LISTED ENTRIES:
..............................
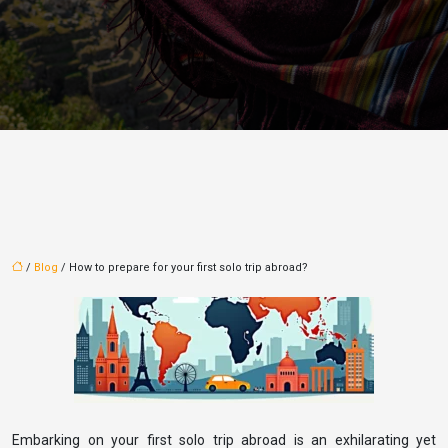
/
Blog
/ How to prepare for your first solo trip abroad?
Embarking on your first solo trip abroad is an exhilarating yet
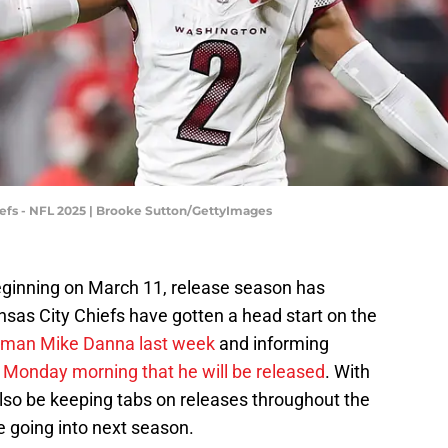
fs - NFL 2025 | Brooke Sutton/GettyImages
eginning on March 11, release season has
ansas City Chiefs have gotten a head start on the
neman Mike Danna last week
and informing
 Monday morning that he will be released
. With
 also be keeping tabs on releases throughout the
e going into next season.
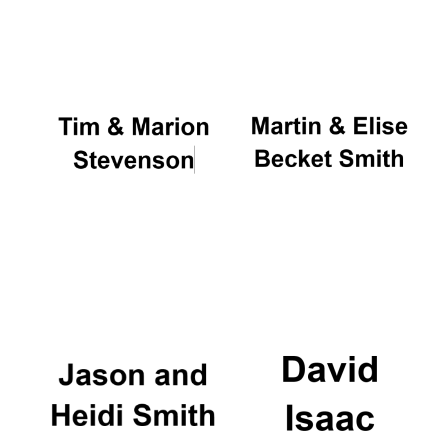
Oxford University
Images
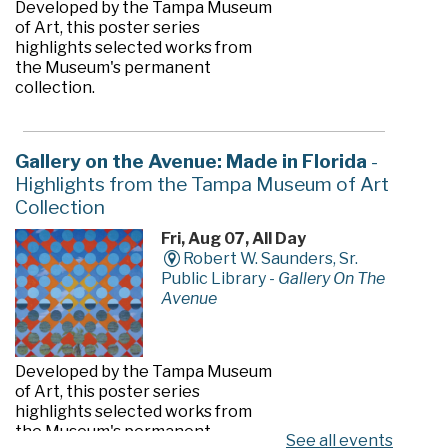
Developed by the Tampa Museum
of Art, this poster series
highlights selected works from
the Museum's permanent
collection.
Gallery on the Avenue: Made in Florida
-
Highlights from the Tampa Museum of Art
Collection
Fri, Aug 07, All Day
Robert W. Saunders, Sr.
Public Library -
Gallery On The
Avenue
Developed by the Tampa Museum
of Art, this poster series
highlights selected works from
the Museum's permanent
See all events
..............................
INSTRUCTIONS TO FOLLOW: Please reproduce the listing exactly, leaving out any pictures.

REPLY TO THE TASK:
/
Blog
/ How to prepare for your first solo trip abroad?
Embarking on your first solo trip abroad is an exhilarating yet
fs - NFL 2025 | Brooke Sutton/GettyImages
eginning on March 11, release season has
ansas City Chiefs have gotten a head start on the
neman Mike Danna last week
and informing
 Monday morning that he will be released
. With
 also be keeping tabs on releases throughout the
e going into next season.
Oxford University
Images
Developed by the Tampa Museum
of Art, this poster series
highlights selected works from
the Museum's permanent
collection.
Gallery on the Avenue: Made in Florida
-
Highlights from the Tampa Museum of Art
Collection
Fri, Aug 07, All Day
Robert W. Saunders, Sr.
Public Library -
Gallery On The
Avenue
Developed by the Tampa Museum
of Art, this poster series
highlights selected works from
the Museum's permanent
See all events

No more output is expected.